#Programming Blog

The bottlenecks moved downstream

ai software productivity

If you have spent some time with the recent slate of AI agents (post Opus 4.5) you probably went through roughly the same mental journey as the rest of us:

This thing is incredibly powerful, I can’t believe it managed to fix that bug / implement that feature / create this tool that I’ve been meaning to write for years

Quickly followed by:

We (software developers) are all cooked

If you keep going down that path, the next couple of insights are more interesting. Yes, everyone (including non devs) has a code-gun now and can produce large amounts of plausible-looking code. But while it looks like really good code, with large amounts of tests, it probably doesn’t work, at least not in the way that you would expect if it was written by hand. If you start using it, you will quickly find many problems with it.

Another way of putting this is that while the cost of code generation has collapsed, the cost of delivering high quality, well tested and compliant software has not.

There is an important distinction here: output vs throughput. One engineer can now generate five changes in the time the org can safely review, test, approve and land one.

What are some of these downstream bottlenecks that are now much more obvious?

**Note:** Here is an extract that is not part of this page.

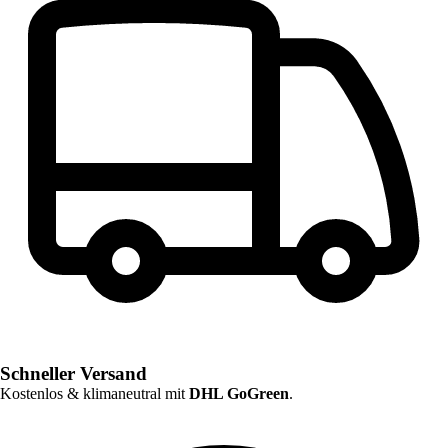
Schneller Versand
Kostenlos & klimaneutral mit
DHL GoGreen
.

  • Verification (review, tests, QA)
  • Trust (release governance, change approval, integration risk)
  • Accountability (ownership)

All of those are now under more pressure. The ‘wall of diffs’ that any reviewer in a large software company is facing is a real problem. The tension is pretty obvious: devs start building more stuff, while the rest of the org pushes back or just tries to keep up.

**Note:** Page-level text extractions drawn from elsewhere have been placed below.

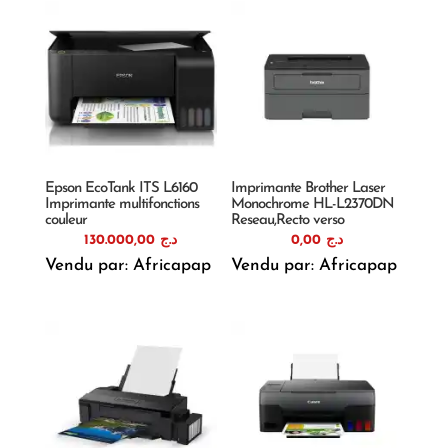
Epson EcoTank ITS L6160
Imprimante Brother Laser
Imprimante multifonctions
Monochrome HL-L2370DN
couleur
Reseau,Recto verso
130.000,00
د.ج
0,00
د.ج
Vendu par: Africapap
Vendu par: Africapap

It’s a common mistake to think that adding partial review automation to your CI solves the problem, when really you have only sped up one checkpoint in a much longer pipeline. The bottlenecks moved downstream, and there are plenty of them.

Take highly regulated industries like finance for example. They live in a complicated legal landscape, with stricter rules around auditability and compliance. How do they deal this wave of clanker slop? Somebody still has to sign off on these products, with real legal exposure.

AI did not eliminate the bottlenecks.

It made the old bottlenecks impossible to ignore by flooding them with plausible-looking diffs.